Dataset excerpts →
---------------

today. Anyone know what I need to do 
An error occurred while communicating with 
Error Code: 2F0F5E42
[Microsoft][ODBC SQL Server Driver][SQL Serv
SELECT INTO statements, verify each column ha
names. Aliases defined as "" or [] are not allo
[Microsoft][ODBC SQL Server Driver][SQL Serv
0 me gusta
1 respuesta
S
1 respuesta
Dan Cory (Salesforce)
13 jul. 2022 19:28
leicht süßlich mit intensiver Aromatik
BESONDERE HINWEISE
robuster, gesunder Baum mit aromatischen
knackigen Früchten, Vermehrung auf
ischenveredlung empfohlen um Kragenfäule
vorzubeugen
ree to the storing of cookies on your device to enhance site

---------------

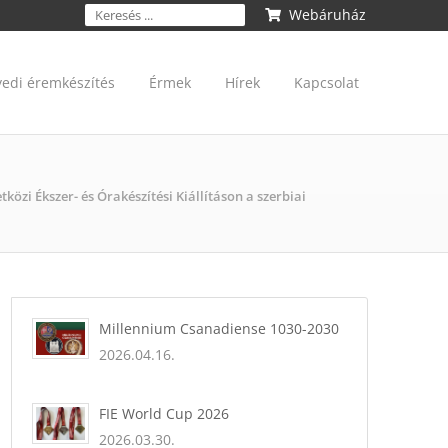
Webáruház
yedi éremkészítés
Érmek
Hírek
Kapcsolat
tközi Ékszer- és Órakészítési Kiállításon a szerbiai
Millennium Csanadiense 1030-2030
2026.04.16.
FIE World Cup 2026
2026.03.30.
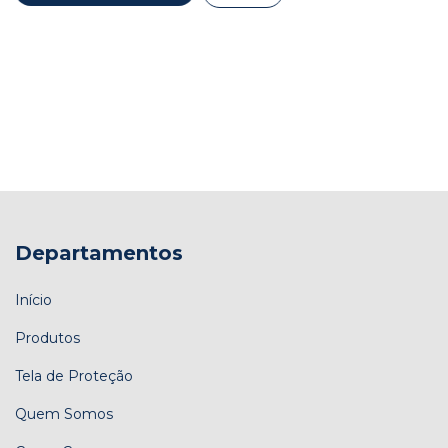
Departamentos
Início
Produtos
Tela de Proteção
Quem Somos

---------------

Work instruction →
Only one stretch of the data above is needed. Restate it word for word, from the line containing "SELECT INTO statements, verify each column ha" through the line containing "ree to the storing", both ends included.

Output below →
SELECT INTO statements, verify each column ha
names. Aliases defined as "" or [] are not allo
[Microsoft][ODBC SQL Server Driver][SQL Serv
0 me gusta
1 respuesta
S
1 respuesta
Dan Cory (Salesforce)
13 jul. 2022 19:28
leicht süßlich mit intensiver Aromatik
BESONDERE HINWEISE
robuster, gesunder Baum mit aromatischen
knackigen Früchten, Vermehrung auf
ischenveredlung empfohlen um Kragenfäule
vorzubeugen
ree to the storing of cookies on your device to enhance site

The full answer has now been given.